(Excerpted records Opens)

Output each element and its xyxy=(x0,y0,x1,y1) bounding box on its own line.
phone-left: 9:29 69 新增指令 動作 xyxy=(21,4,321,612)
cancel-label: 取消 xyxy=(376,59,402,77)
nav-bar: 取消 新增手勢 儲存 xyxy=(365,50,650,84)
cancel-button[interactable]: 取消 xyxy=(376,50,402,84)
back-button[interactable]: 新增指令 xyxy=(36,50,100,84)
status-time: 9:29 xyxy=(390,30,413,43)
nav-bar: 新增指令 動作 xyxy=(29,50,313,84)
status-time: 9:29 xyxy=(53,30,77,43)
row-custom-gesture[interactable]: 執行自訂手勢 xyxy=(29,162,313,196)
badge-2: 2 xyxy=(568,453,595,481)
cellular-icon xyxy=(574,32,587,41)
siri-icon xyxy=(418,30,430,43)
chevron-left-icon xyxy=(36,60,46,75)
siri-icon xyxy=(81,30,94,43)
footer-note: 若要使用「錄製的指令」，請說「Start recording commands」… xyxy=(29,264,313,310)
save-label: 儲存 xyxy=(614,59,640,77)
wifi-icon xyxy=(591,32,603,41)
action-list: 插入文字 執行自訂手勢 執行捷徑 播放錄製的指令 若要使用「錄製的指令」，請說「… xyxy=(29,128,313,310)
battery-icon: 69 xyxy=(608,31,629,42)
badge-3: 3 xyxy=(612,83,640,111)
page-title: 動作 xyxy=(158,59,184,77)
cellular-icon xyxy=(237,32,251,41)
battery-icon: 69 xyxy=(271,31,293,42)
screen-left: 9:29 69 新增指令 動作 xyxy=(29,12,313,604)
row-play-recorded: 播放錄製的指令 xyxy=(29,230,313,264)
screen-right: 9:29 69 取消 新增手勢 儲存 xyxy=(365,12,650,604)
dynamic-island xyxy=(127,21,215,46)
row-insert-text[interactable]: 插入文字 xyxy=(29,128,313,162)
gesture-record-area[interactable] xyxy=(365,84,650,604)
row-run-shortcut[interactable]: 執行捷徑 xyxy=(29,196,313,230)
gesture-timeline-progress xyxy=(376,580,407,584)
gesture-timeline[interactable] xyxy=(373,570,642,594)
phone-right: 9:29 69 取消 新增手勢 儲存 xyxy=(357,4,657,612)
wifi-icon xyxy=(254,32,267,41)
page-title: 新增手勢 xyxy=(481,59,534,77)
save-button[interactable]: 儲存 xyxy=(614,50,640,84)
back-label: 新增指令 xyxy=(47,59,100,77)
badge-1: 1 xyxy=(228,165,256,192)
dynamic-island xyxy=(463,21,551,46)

(Excerpted records Closes)

## Task instructions
Take every line from the data that contains the word "label".

## Answer to the problem
cancel-label: 取消 xyxy=(376,59,402,77)
save-label: 儲存 xyxy=(614,59,640,77)
back-label: 新增指令 xyxy=(47,59,100,77)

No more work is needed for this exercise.